PROVO — The news that 17-year-old Mykensie Martin was found safe in northeastern Brazil on Thursday was met with relief by her siblings at Brigham Young University.
"We're feeling really happy," said Cody Martin, Mykensie's older brother who, along with sister Mykle, attends BYU.
The relief of knowing that his sister is OK is "just really nice, way nice," Cody Martin added.
Mykensie Martin had been missing in Brazil since early Sunday, sparking an intense search by Brazilian authorities and the American Embassy. The high school exchange student from Bend, Ore., left her host city of Carmo do Paranaiba in the central state of Minas Gerais to travel 38 miles by bus to Patos de Minas, where she regularly attended Sunday services of The Church of Jesus Christ of Latter-day Saints.
On Thursday, Mykensie Martin arrived at a police station in the coastal city of Salvador, Lt. Alexandre Silva of the federal police in the state of Bahia told The Associated Press. Salvador is 688 miles northeast of Brasilia, Brazil's capital.
She is expected to be reunited today with her parents in Brasilia. Steve and Stephanie Martin were notified that their daughter was safe just before boarding a flight from Miami to Sao Paulo to join in the search.
As of Thursday afternoon, Cody Martin had not spoken with his parents since learning Monday night that his sister was missing. He's been in contact with his older brother, Jake, who lives in Bend, Ore., getting bits of information via telephone calls and e-mail.
"Ever since (Monday night), it's just been really hard," he said. "Even right now, we don't really know what happened. We just know she's been found."

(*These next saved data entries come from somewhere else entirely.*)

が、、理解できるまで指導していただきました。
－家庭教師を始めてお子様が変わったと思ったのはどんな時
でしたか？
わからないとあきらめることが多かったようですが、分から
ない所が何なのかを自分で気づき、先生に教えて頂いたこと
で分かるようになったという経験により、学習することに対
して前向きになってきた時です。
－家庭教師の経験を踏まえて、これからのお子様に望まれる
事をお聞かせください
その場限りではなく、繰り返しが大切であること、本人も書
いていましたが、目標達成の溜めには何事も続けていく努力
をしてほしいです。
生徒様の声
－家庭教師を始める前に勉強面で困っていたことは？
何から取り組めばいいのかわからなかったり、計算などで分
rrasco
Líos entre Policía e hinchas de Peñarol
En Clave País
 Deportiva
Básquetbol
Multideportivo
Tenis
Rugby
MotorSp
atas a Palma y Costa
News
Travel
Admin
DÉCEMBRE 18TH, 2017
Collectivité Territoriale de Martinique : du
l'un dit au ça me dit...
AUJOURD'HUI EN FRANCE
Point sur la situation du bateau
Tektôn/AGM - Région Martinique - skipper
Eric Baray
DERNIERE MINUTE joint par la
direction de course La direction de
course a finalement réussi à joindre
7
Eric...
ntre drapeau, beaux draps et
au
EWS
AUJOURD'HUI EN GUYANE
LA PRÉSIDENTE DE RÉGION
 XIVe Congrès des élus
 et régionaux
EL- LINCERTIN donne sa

Cody Martin said he expects to learn more about where his sister has been after she is reunited with their parents. For now, he's just glad Mykensie is safe.
"Hopefully, when she gets home, I'll talk to her on the phone," he said, "and if I can, I'd love to go home and see her."

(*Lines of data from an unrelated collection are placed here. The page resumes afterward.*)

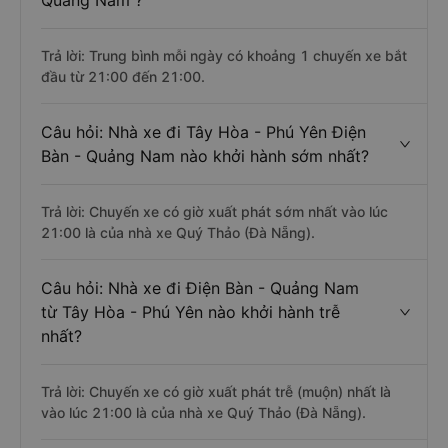
Quảng Nam ?
Trả lời: Trung bình mỗi ngày có khoảng 1 chuyến xe bắt
đầu từ 21:00 đến 21:00.
Câu hỏi: Nhà xe đi Tây Hòa - Phú Yên Điện
Bàn - Quảng Nam nào khởi hành sớm nhất?
Trả lời: Chuyến xe có giờ xuất phát sớm nhất vào lúc
21:00 là của nhà xe Quý Thảo (Đà Nẵng).
Câu hỏi: Nhà xe đi Điện Bàn - Quảng Nam
từ Tây Hòa - Phú Yên nào khởi hành trễ
nhất?
Trả lời: Chuyến xe có giờ xuất phát trễ (muộn) nhất là
vào lúc 21:00 là của nhà xe Quý Thảo (Đà Nẵng).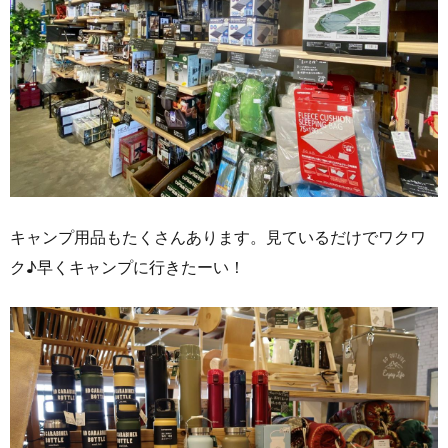
キャンプ用品もたくさんあります。見ているだけでワクワ
ク♪早くキャンプに行きたーい！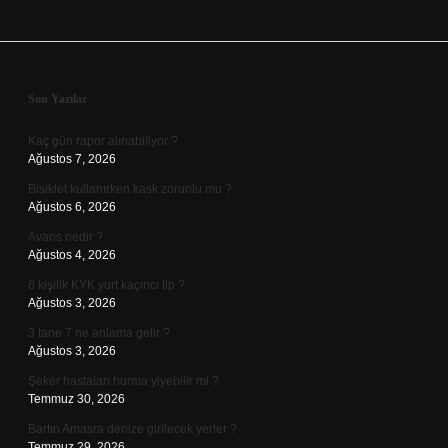
Sidebar
Son Yazılar
Kaç gün rapor alınabiliyor ?
Ağustos 7, 2026
Bisiklet kullanırken kask zorunlu mu ?
Ağustos 6, 2026
Avans nedir ?
Ağustos 4, 2026
6 kişilik KYK yurt kaçıncı tip ?
Ağustos 3, 2026
3 tane 7 ne anlama gelir ?
Ağustos 3, 2026
Şeker hastaları hurma yiyebilir mi ?
Temmuz 30, 2026
Bartın Amasra denize girilecek yerler ?
Temmuz 29, 2026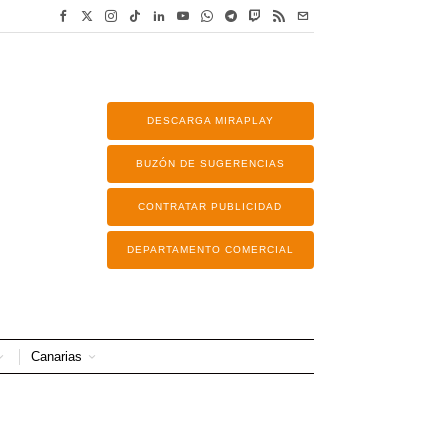
DESCARGA MIRAPLAY
BUZÓN DE SUGERENCIAS
CONTRATAR PUBLICIDAD
DEPARTAMENTO COMERCIAL
Canarias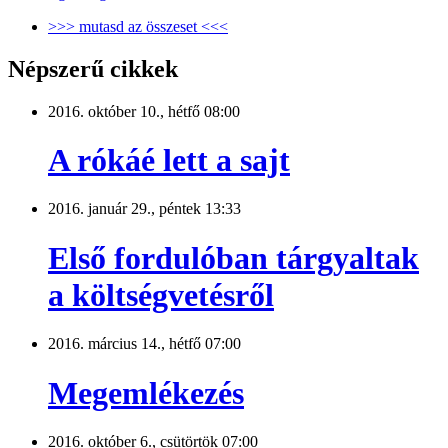
>>> mutasd az összeset <<<
Népszerű cikkek
2016. október 10., hétfő 08:00
A rókáé lett a sajt
2016. január 29., péntek 13:33
Első fordulóban tárgyaltak
a költségvetésről
2016. március 14., hétfő 07:00
Megemlékezés
2016. október 6., csütörtök 07:00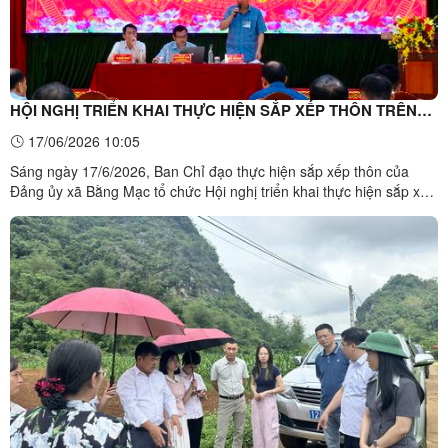
HỘI NGHỊ TRIỂN KHAI THỰC HIỆN SẮP XẾP THÔN TRÊN
ĐỊA BÀN XÃ BẰNG MẠC
17/06/2026 10:05
Sáng ngày 17/6/2026, Ban Chỉ đạo thực hiện sắp xếp thôn của
Đảng ủy xã Bằng Mạc tổ chức Hội nghị triển khai thực hiện sắp xếp
thôn trên địa bàn xã. Dự và chủ trì hội nghị có đồng chí Vi Quang
Trung, Phó Bí thư Thường trực Đảng ủy xã; đồng chí Long Minh
Tùng, Phó Bí thư Đảng ủy, Chủ tịch UBND xã; ...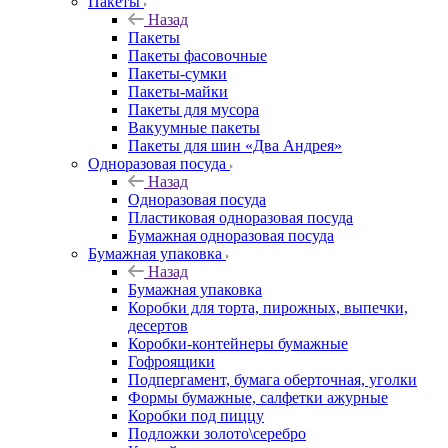
Пакеты
Назад
Пакеты
Пакеты фасовочные
Пакеты-сумки
Пакеты-майки
Пакеты для мусора
Вакуумные пакеты
Пакеты для шин «Два Андрея»
Одноразовая посуда
Назад
Одноразовая посуда
Пластиковая одноразовая посуда
Бумажная одноразовая посуда
Бумажная упаковка
Назад
Бумажная упаковка
Коробки для торта, пирожных, выпечки,
десертов
Коробки-контейнеры бумажные
Гофроящики
Подпергамент, бумага оберточная, уголки
Формы бумажные, салфетки ажурные
Коробки под пиццу
Подложки золото\серебро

Mykensie Martin was accompanied to the Salvador police station by a young Brazilian man from Salvador identified as Marcos Alves, a waiter at a beachside restaurant, according to The Associated Press. The two arrived with hands clutched and stayed arm in arm at the police station as a swarm of photographers snapped pictures.
Martin did not speak to reporters, but federal police spokeswoman Monica Horta said Alvez helped the teenage girl escape being robbed and assaulted Tuesday at a Salvador beach after she arrived from Brasilia on an overnight bus.
Martin then stayed at a vacant apartment Alvez arranged, though the two told police they were just friends. Eventually, Martin told Alvez that she had left her host family in central Brazil to go to Brasilia and then Salvador.
After arriving at the police station, Martin seemed "stressed, but there's nothing physically wrong with her that we can tell," said Rodrigo Koble, an Interpol agent who was at the station.
Before showing up in Salvador, Martin was last seen Sunday evening hitchhiking in Unai, a city 81 miles from Brasilia.
State police officer Nelson Garcia in Brasilia said officers interviewed workers at a small hotel in the capital who said the teen stayed there Sunday night and talked with them about places to visit in Brazil.
Kalina Ligia Saraiva, the owner of the hotel in Brasilia, told the local newspaper Correio Braziliense that Martin arrived at the hotel accompanied by a young Brazilian man who did not seem to know her very well. The man checked the teen into the hotel and paid for the room, left and returned the next morning about 7:30 a.m. to pick her up when she checked out, Saraiva said in a report on the newspaper's Web site.
"She seemed all right," Saraiva said. "It didn't look like it was a kidnapping."